So you are saying it was a generic add-on from a 3rd party?

One more question:
Is there any chance one could find a replacement thumb lever for the safety switch?
It is there and still works but the lever is gone.
thnx
 
OK, thanks Pete.
So you are saying it was a generic add-on from a 3rd party?

One more question:
Is there any chance one could find a replacement thumb lever for the safety switch?
It is there and still works but the lever is gone.
thnx
No, it was just something Rene Cavalero tried and was most likely not that popular, so they stopped producing it. Euroguns are chest loaded, so it may have been an attempt to avoid having to do that and brace against your feet instead. Unlike the rear handgrip and muzzle the “wing” appears to be sand cast rather than done in a die cast injection mould as there is a small non-fill flaw in mine near the central boss. The front grip handle on the longer models is two halves pressed up out of aluminium sheet and anodized blue like the barrel tubing, the halves held together by two screws and nuts.
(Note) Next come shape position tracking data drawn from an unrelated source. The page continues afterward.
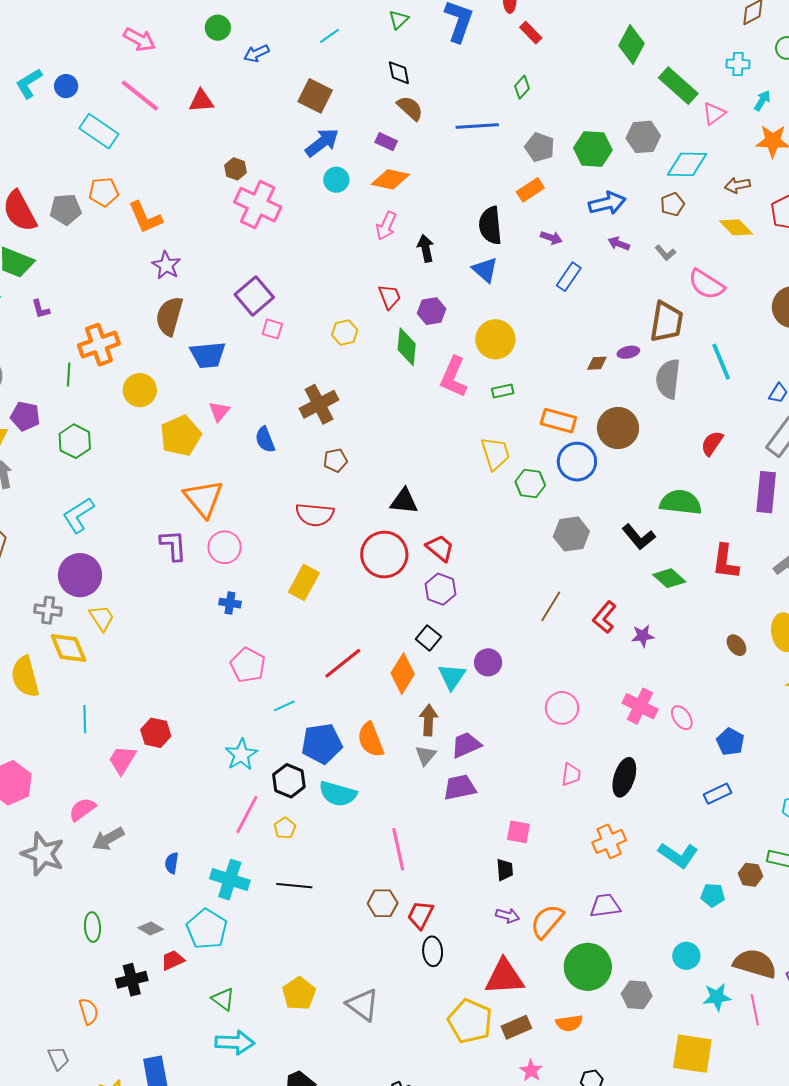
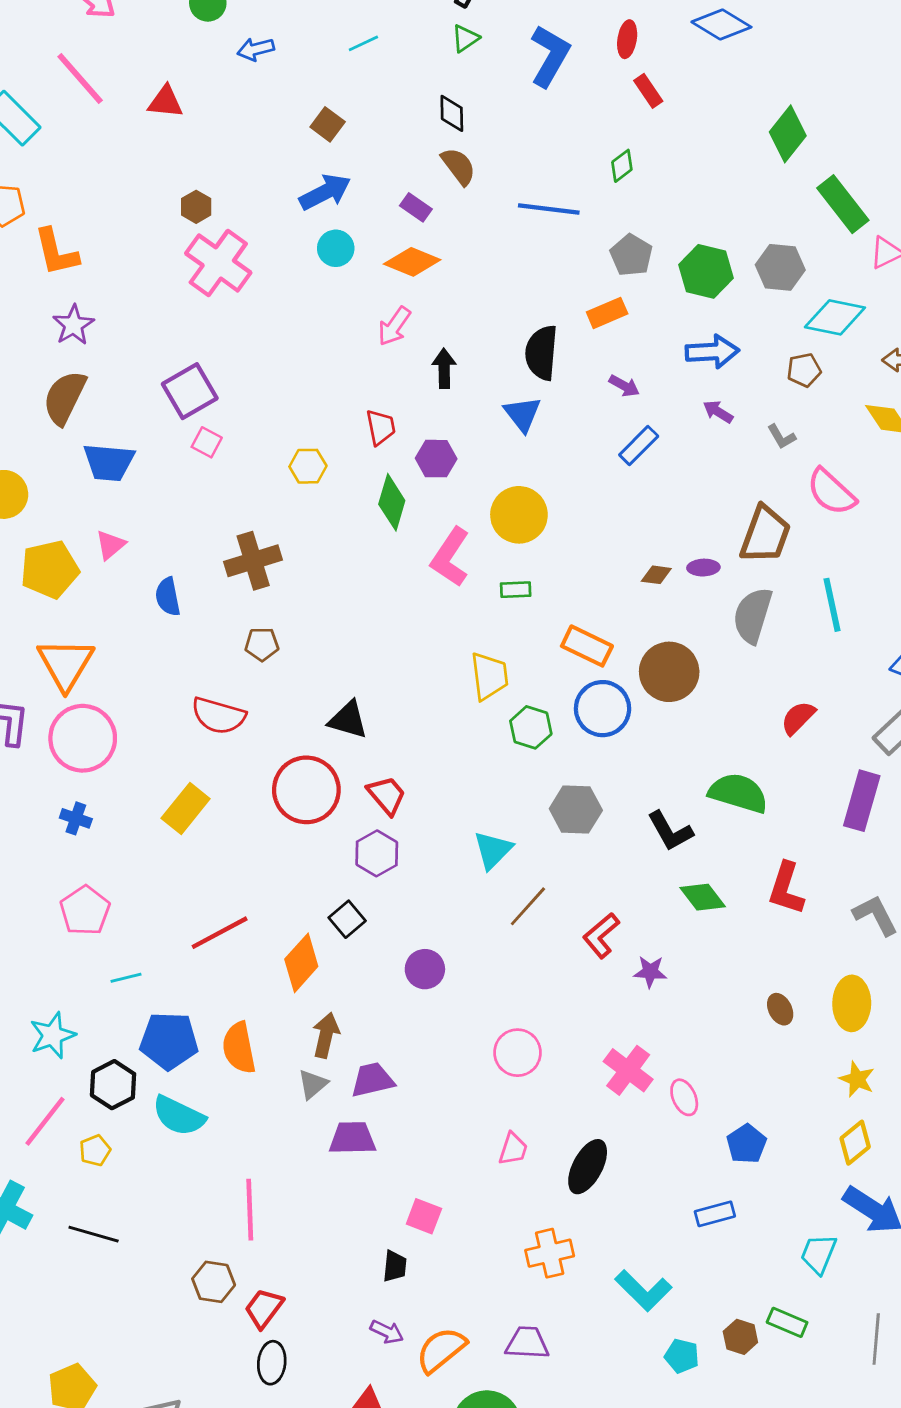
brown square: (315, 96) -> (328, 124), size x0.7
pink circle: (225, 547) -> (83, 738), size x1.4
cyan triangle: (452, 677) -> (493, 850), moved

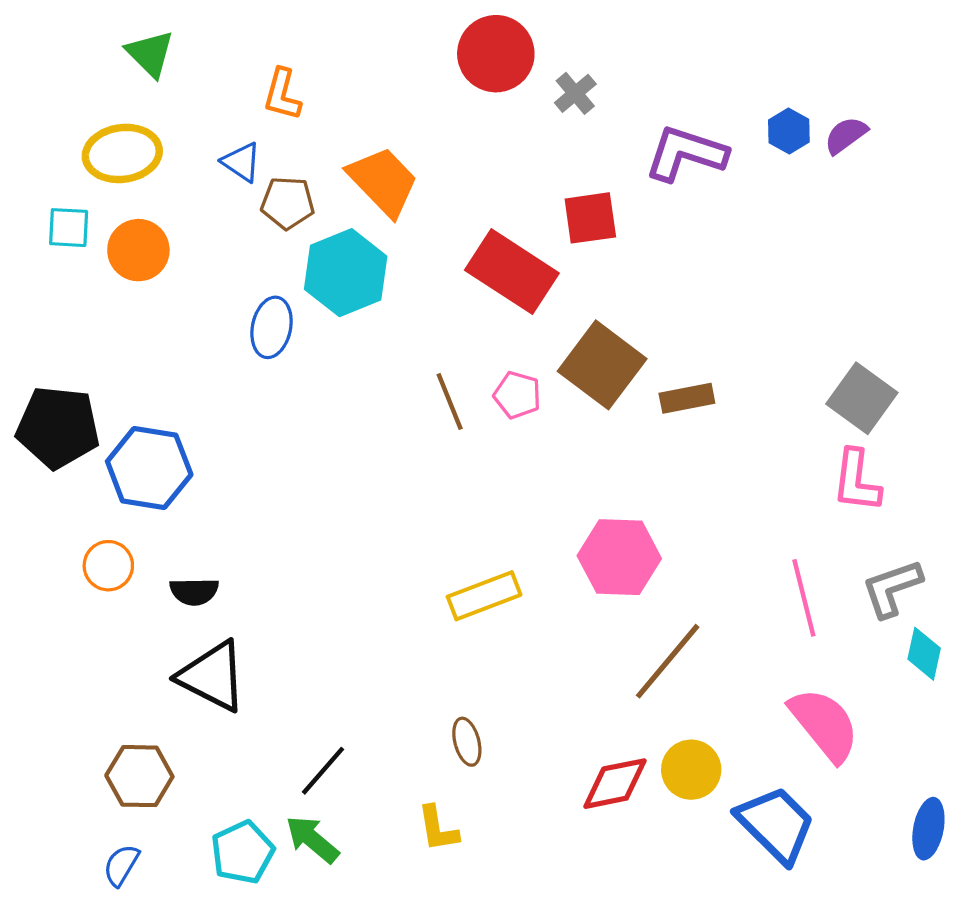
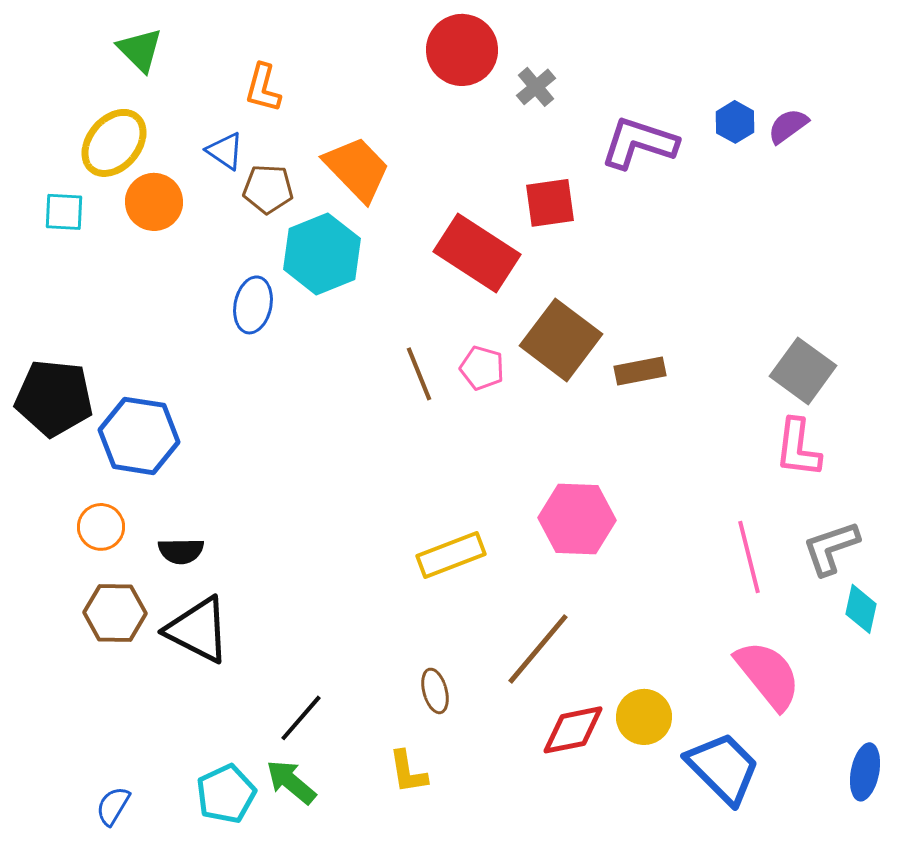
yellow ellipse: (122, 153) -> (114, 143), turned -42
orange circle: (138, 250) -> (154, 202), moved
brown line: (668, 661) -> (538, 649), moved
brown hexagon: (139, 776) -> (115, 613), moved

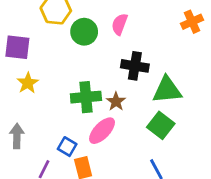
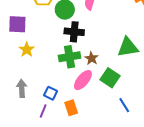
black cross: (135, 66) -> (74, 32), moved
green square: (161, 125) -> (110, 78), moved
blue square: (67, 147) -> (51, 93), moved

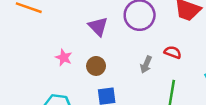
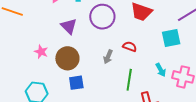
brown circle: (96, 66) -> (67, 58), size x1.5

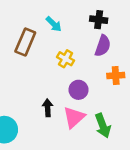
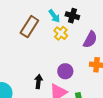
black cross: (99, 20) -> (72, 16), moved
yellow cross: (66, 59) -> (61, 33), moved

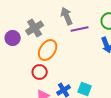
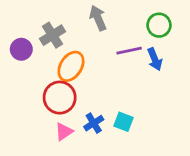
purple line: (80, 29) -> (129, 51), moved
red circle: (40, 72) -> (60, 98), size x1.5

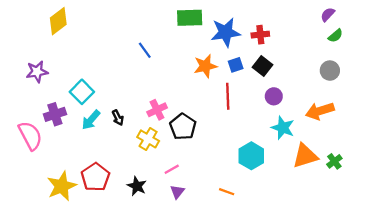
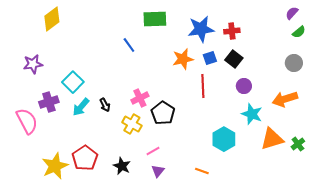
green rectangle: (190, 18) -> (155, 19), moved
The lever is a short rod that screws in, you could have one made or find an old gun and use that part. At one time Champion Arbalete guns often showed up on eBay and sometimes just the alloy muzzles or rear handles after the barrels had corroded out. Many years ago Beuchat which took over Cavalero had spare parts for many models, but they never went back that far only being for the alloy Polynesia and Canon handled guns.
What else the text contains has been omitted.